Still Sitting: C&G’s Guide to April’s Cash Rate Announcement

Market Updates

It’s the eighth month in a row that the Reserve Bank of Australia have kept the national cash rate on hold at 1.5 per cent, so today’s Monetary Policy Announcement for April came as no surprise. Here, C&G explore how the repeat rate-hold could affect Australian property markets and the wider global economy.

The Reserve Bank of Australia Governor, Dr Philip Lowe, announced the hold shortly after 2.30pm – but nobody was sitting on the edge of their seats in anticipation of the decision. ‘Interest rates have increased in the United States and there is no longer an expectation of additional monetary easing in other major economies,’ Lowe said in his Monetary Policy Decision media release, ‘financial markets have been functioning effectively.’ Indeed, it seems the RBA is employing a ‘watch and wait’ strategy when it comes to the Australian markets also.

With property markets hot in Sydney and Melbourne, an additional rate cut could add fuel to the fire. While this might sound good for cooler markets like Perth, cheaper lending could bring competition to boiling point – possibly causing demand to exceed supply. Potential rate cuts - if coupled with recent stamp duty cuts for first home buyers - could inspire further reports of a so-called property market ‘bubble,’ - but this doesn’t appear a major concern for purchasers still focused on entering the market. In saying this, APRA’s instructions to banks to tighten investor lending has held back some supply during the high-demand season. Now with stamp duty cuts ramping up home-buyer demand, our vendors will have no shortage of serious buyers from both categories. 

There are a number of other national factors which required consideration from the nation’s monetary policy decision-makers today. Aside from staying in tune with the US Federal Reserve, a very weak Australian jobs report, the devastation of Cyclone Debbie and the end of the mining investment boom – the board’s decision to hold makes sense.

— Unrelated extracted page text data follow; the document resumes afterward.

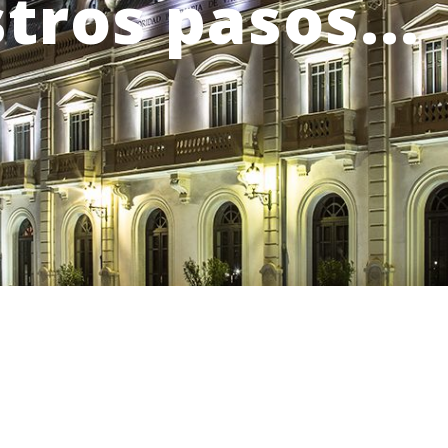
tros pasos...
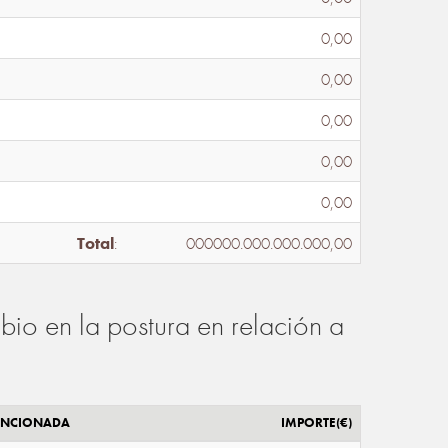
0,00
0,00
0,00
0,00
0,00
Total
:
000000.000.000.000,00
io en la postura en relación a
ENCIONADA
IMPORTE(€)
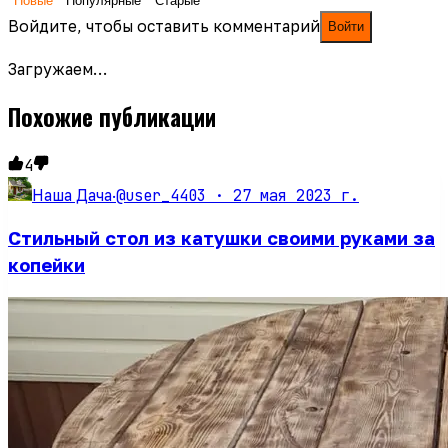
Новые
Популярные
Старые
Войдите, чтобы оставить комментарий
Войти
Загружаем…
Похожие публикации
4
@user_4403 ·
27 мая 2023 г.
Наша Дача
·
Стильный стол из катушки своими руками за
копейки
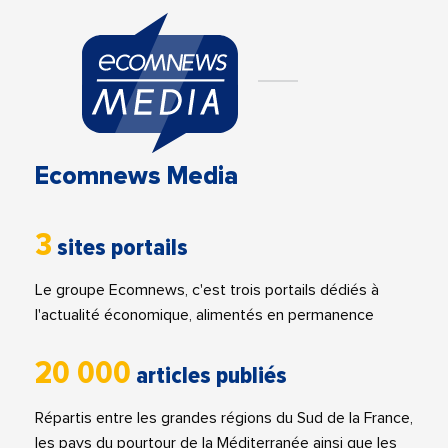
Ecomnews Media
3
sites portails
Le groupe Ecomnews, c'est trois portails dédiés à
l'actualité économique, alimentés en permanence
20 000
articles publiés
Répartis entre les grandes régions du Sud de la France,
les pays du pourtour de la Méditerranée ainsi que les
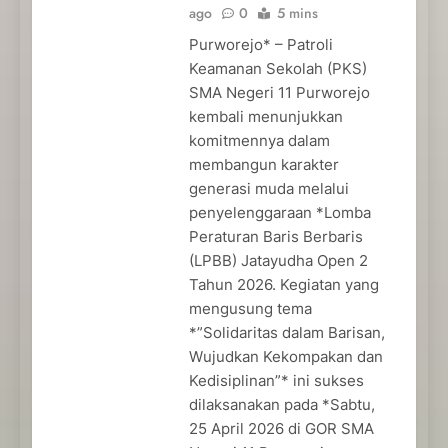
ago
0
5 mins
Purworejo* – Patroli
Keamanan Sekolah (PKS)
SMA Negeri 11 Purworejo
kembali menunjukkan
komitmennya dalam
membangun karakter
generasi muda melalui
penyelenggaraan *Lomba
Peraturan Baris Berbaris
(LPBB) Jatayudha Open 2
Tahun 2026. Kegiatan yang
mengusung tema
*”Solidaritas dalam Barisan,
Wujudkan Kekompakan dan
Kedisiplinan”* ini sukses
dilaksanakan pada *Sabtu,
25 April 2026 di GOR SMA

With the cash rate currently at an all-time low, C&G advises first home buyers to take a future rate hike into consideration when calculating their budget. While there may be some uncertainty ahead – the RBA cannot sit on the fence forever – we are very fortunate to be part of one of the most in-demand property markets in Australia. Bayside property growth consistently yields great results for our vendors and landlords!